Coringa: Serene and picturesque

Coringa: Serene and picturesque

A very few people know that Andhra Pradesh has India-'s second-largest stretch of mangrove forests (after Sundarbans) at Coringa near Kakinada....

A very few people know that Andhra Pradesh has India's second-largest stretch of mangrove forests (after Sundarbans) at Coringa near Kakinada. Coringa is about 15 km from Kakinada town in coastal Andhra Pradesh and accessible from the Kakinada-Yanam road.

Coringa, which also has a wildlife sanctuary and the nearby Uppada beach was our destination. Not only is the Uppada beach relatively clean and unspoiled, the eponymous village also offers a great shopping experience – Uppada sarees, dress materials, stoles and dupattas are among the most beautiful of the State's handloom heritage.

Actually, all these are located in the Konaseema region, a large coastal area of Andhra Pradesh noted for its picturesque vistas with lush-green paddy fields, mango-tree orchards, and coconut plantations. The Godavari river and its tributaries flowing alongside are dotted with quaint coracles and fishermen boats.

Besides its scenic beauty, there was much more one can explore here – delectable cuisine, river cruises, and famous temples. Of course, I had been here countless times but for my friends, it was a first-time visit and they were fascinated. We stayed at the homes of relatives but in recent years, plenty of accommodation options have come up – resorts, guest-houses, hotels, and boathouses. Most offer riverside views and cruise-packages.

We made our way to Coringa Wildlife Sanctuary, stopping every now and then for the photo-ops this area provides is plenty. Coringa Sanctuary and the mangroves are spread over 235 sq km approximately. Coringa was declared a sanctuary in 1978, to protect the natural mangrove vegetation.

The sanctuary is part of the mangroves which you can visit on a boat. It is formed in the delta and estuary region of Godavari river which merges into the Bay of Bengal here. It is located in the backwaters of the sea. Another interesting fact we were told –Coringa sanctuary has an 18-km-long sandspit in the north-eastern side where, seasonally, the endangered Olive Ridley turtles come to rest.

Of course, there are hardly any wild animals to be seen in Coringa sanctuary. However, you can walk through a serene forest area over walkways made of wooden planks spotting birds and listening to birdsongs – we found the experience exhilarating.

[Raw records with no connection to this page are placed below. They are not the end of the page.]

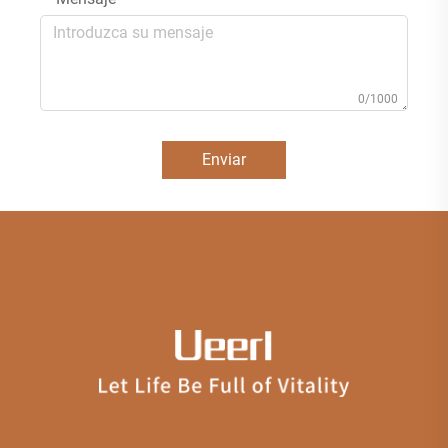
0/1000
Enviar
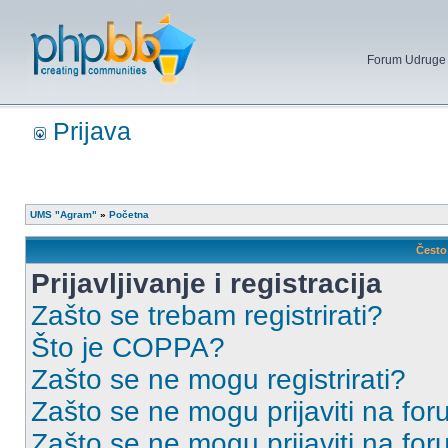
Forum Udruge mi
Prijava
UMS "Agram"
»
Početna
Često 
Prijavljivanje i registracija
Zašto se trebam registrirati?
Što je COPPA?
Zašto se ne mogu registrirati?
Zašto se ne mogu prijaviti na for
Zašto se ne mogu prijaviti na fo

The other big draw is the cruise through these mangroves. The best time is early morning or evening; mangroves provide timber, protect against erosion of the land and their unique ecology allows certain wildlife, birds and plant-life to thrive here. According to the forest officials here, about 35 plant species from 24 families are found here. Coringa also houses 120 bird species.

Take a boat and you can glide through the tranquil waters spotting birds on the banks and enjoying the scenic views. Many of the birds here are migratory ones. The entire list includes seagulls, flamingoes, pond heron, grey heron, sandpiper, little egrets, red-wattled lapwing, blue kingfisher, pied kingfisher, Brahmini kites, little cormorant, reef heron, crow pheasant, black-capped kingfisher, etc.

The critically endangered white-back vulture and long-billed vulture also find a home here. The animals you can see if lucky are fishing cats, estuarine crocodiles, jackal monkeys, otters, etc. Returning to the land we headed back for dinner and sleep. Next morning, we visited Uppada beach.

The sunrise over the beach is perfect for great photo-ops or just to gaze at the beauty. We next headed to the village, saw the weavers at work and shopped a little. The vibrantly-hued cotton and silk products of Uppada are worth every rupee and buying here means you get them at better rates than in city showrooms.

We drove to next-door Kakinada where we visited its renowned Sri Balatripura Sundari temple. We then picked up loads of local sweets and savouries – the delectable putharekulu, minapasunnundalu, kajaalu, kajjikayalu, ariselu, etc.

We made a quick dash to Annavaram’s Sathyanarayana temple, which is one of India’s biggest and busiest to this deity and located on a hilltop which is a longish drive from Kakinada before returning to Hyderabad.